Sportsbet was then, and is now, a leader in the industry she, as the prospective federal minister, would be responsible for regulating.
After the May election she was confirmed as Communications Minister, and she did indeed assume responsibility for helping determine what policies the Albanese government would adopt to control gambling – and Sportsbet’s commercial health.
There has been some debate about whether she had a conflict of interest – after all, she was only a shadow minister when the gifts were provided to her campaign and therefore the ministerial code of conduct did not apply.
Nor is there any kind of code of conduct affecting ordinary MPs in relation to donations – only the laws that prescribe what donations must be declared to the Electoral Commission and by whom.
But that debate over what conflict she might have had misses the point.
What is problematic for her is that she has a perceived conflict of interest now, or at least she will have whenever she makes a decision affecting the betting industry, or makes a submission to cabinet or takes part in a debate and decision making in cabinet.
She has an actual conflict of interest, just as Scott Morrison’s minister Bridget McKenzie had when, as a member of a gun club, she allocated it funds during the sports rorts affair.
A perceived conflict of interest and what would probably be judged as an actual conflict, in either case disqualifying her from being part of any decision-making process that affects Sportsbet, even to the extent of requiring her not to take part in any discussions by her cabinet colleagues on such matters.
Incidentally, McKenzie’s grant was worth $36,000. Any decision affecting Sportsbet – including a decision not to change the current regulatory environment affecting betting – would be worth millions.
That conflict may occur at some time in the future, either when Ms Rowland makes some ministerial determination that affects the betting and gaming industry, or when she seeks cabinet changes.
For the moment, it is a problem waiting to engulf and destroy her if she does not distance herself from any matter that affects Sportsbet and its commercial activities.

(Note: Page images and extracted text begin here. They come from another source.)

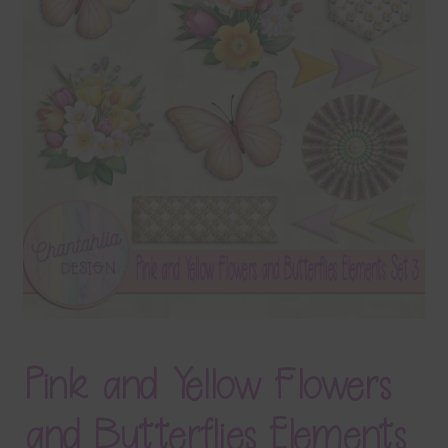
Terms & Conditions
Contact Us
FAQ’s
Privacy
Resources
Pink and Yellow Flowers
and Butterflies Elements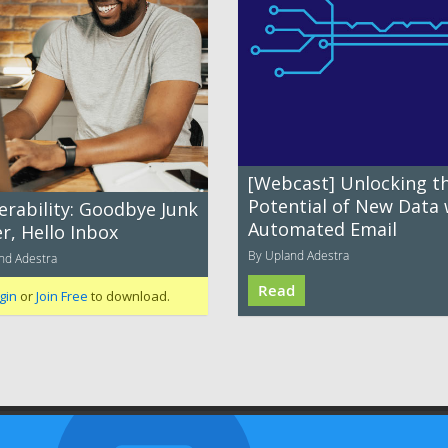
[Webcast] Unlocking t
Potential of New Data 
erability: Goodbye Junk
Automated Email
r, Hello Inbox
By Upland Adestra
nd Adestra
Read
gin
or
Join Free
to download.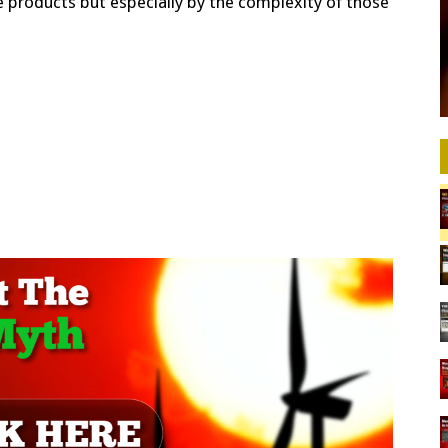
e products but especially by the complexity of those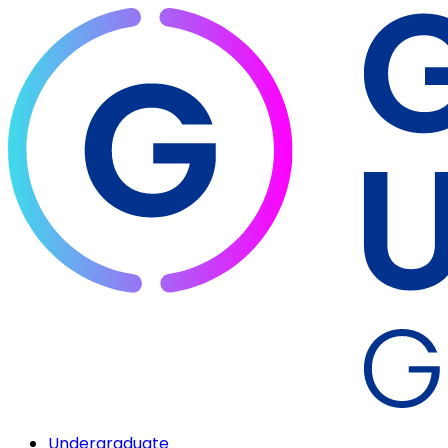
Undergraduate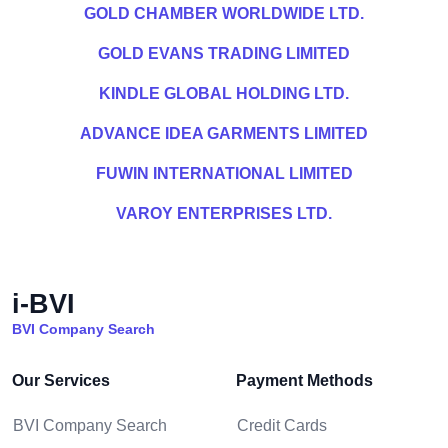
GOLD CHAMBER WORLDWIDE LTD.
GOLD EVANS TRADING LIMITED
KINDLE GLOBAL HOLDING LTD.
ADVANCE IDEA GARMENTS LIMITED
FUWIN INTERNATIONAL LIMITED
VAROY ENTERPRISES LTD.
i-BVI
BVI Company Search
Our Services
Payment Methods
BVI Company Search
Credit Cards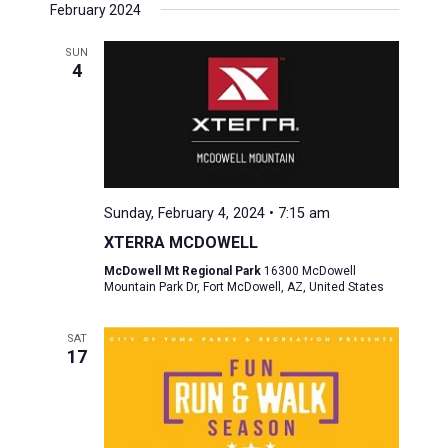
February 2024
SUN
4
Sunday, February 4, 2024 • 7:15 am
XTERRA MCDOWELL
McDowell Mt Regional Park
16300 McDowell
Mountain Park Dr, Fort McDowell, AZ, United States
SAT
17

Bridget McKenzie quit the front bench and resigned as deputy Nationals leader after the so-called ‘sports rorts’ affair. Photo: AAP
She has carelessly (one assumes) built a conflict of interest into the performance of her portfolio responsibilities, preventing her from fully exercising its powers and obligations.
But Ms Rowland’s conflict of interest problem should not prevent us seeing the bigger picture – political parties of all stripes readily accept, and are known to court, donations from industries and interest groups that government is required to regulate, supervise and control.
Few who accept political donations don’t owe a debt of some kind to their beneficiaries – even when they are assured that no quo is required for their quid. Even the sanctified ‘teals’ have obligations to their benefactors.
The fact that their benefactors want to deliver public ‘goods’, like resisting climate change, doesn’t alter the fact that the ‘teals’ have put themselves into a position of having perceived or actual ‘conflict of interests’.
That applies even where their supporters and perhaps a majority of the voting public consider their actions to resist climate change and improve government accountability as generally to be in the public interest.
Most donors, however, represent very narrow and generally commercial interests.
Although many proclaim that the financial support they provide to candidates or political parties is intended to benefit the political process – enabling one party, and sometimes opposing political interests to fully participate in the electoral battle for votes – an obligation nevertheless arises.
Parties or candidates are compromised when they accept substantial donations from anyone or any commercial entity that stands to benefit from decisions or actions of the elected government.
It’s worse when that obligation is hidden from public view because the electoral laws permit quite large donations and their donors from becoming public knowledge.
Some improvements are on the way. Labor is apparently committed to reducing the disclosure level from more than $15,000 down to $1000. It should go further and follow the New South Wales lead both to ban outright donations from specific groups of donors such as developers and to put limits on the total amount that individuals, companies and other business entities can gift to political parties and candidates.
In the meantime, if a minister has been naïve enough or silly enough to accept donations that put them in a conflict of interest situation, they are probably unlikely to recognise they really don’t deserve to hold a ministerial post.
It’s up to the Prime Minister to set standards, and to enforce them.
David Solomon is a former legal and political correspondent. He has degrees in arts and law and a Doctorate of Letters. He was Queensland Integrity Commissioner from 2009 to 2014.